How to use two parameter packs together?

Question

For example I have a code as below with two parameter packs

template<class... Ts, int... Is>
struct B
{

};

int main()
{
    B<int, double, 0, 1> b; // compile error here
    return 0;
}

Any way to get is right?

Answer 1

That is not allowed. You can do this, however:

template<typename ...> struct typelist {};

template<typename TypeList, int... Is>
struct B;                                //primary template.
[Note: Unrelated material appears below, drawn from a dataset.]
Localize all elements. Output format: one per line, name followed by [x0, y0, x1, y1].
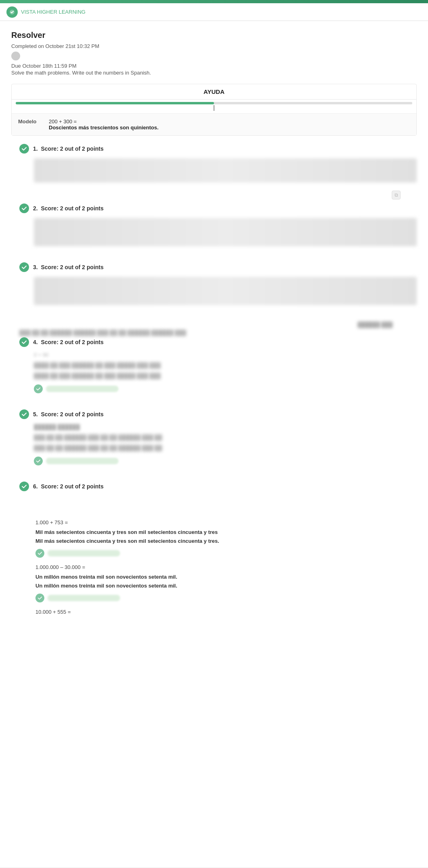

Only declaration!

template<typename ... Ts, int ... Is>
struct B<typelist<Ts...>, Is...>         //partial specialization
{
    //here you know Ts... and Is... Use them!
};

int main()
{
    B<typelist<int, double>, 0, 1> b; 
    return 0;
}

Answer 2

You might introduce helper templates to introduce lists of types / integers:

template<typename TList, typename IList> struct X;

template<
    template<typename ...> class TList, typename ...Ts,
    template<int ...> class IList, int ...Is>
struct X <TList<Ts...>, IList<Is...> >
{

};

template<typename ...Ts> struct TList {};
template<int ...Is> struct IList  {};

int main()
{
    X<TList<int, double>, IList<0, 1> > x;
    return 0;
}

Answer 3

I think this suffers from the XY problem. If I have understood well, what you want is to pass any number of numbers of different types.

You could do that using std::integral_constant:

template<typename... INTS>
struct foo
{
    ...
};

template<typename T , T n>
using number = std::integral_constant<T,n>; //An alias for less typing...

foo<number<int,-1>,number<unsigned int,1>, /* etc */>;

If thats not what you want, I would use the typelist partial-specialization approach others suggested.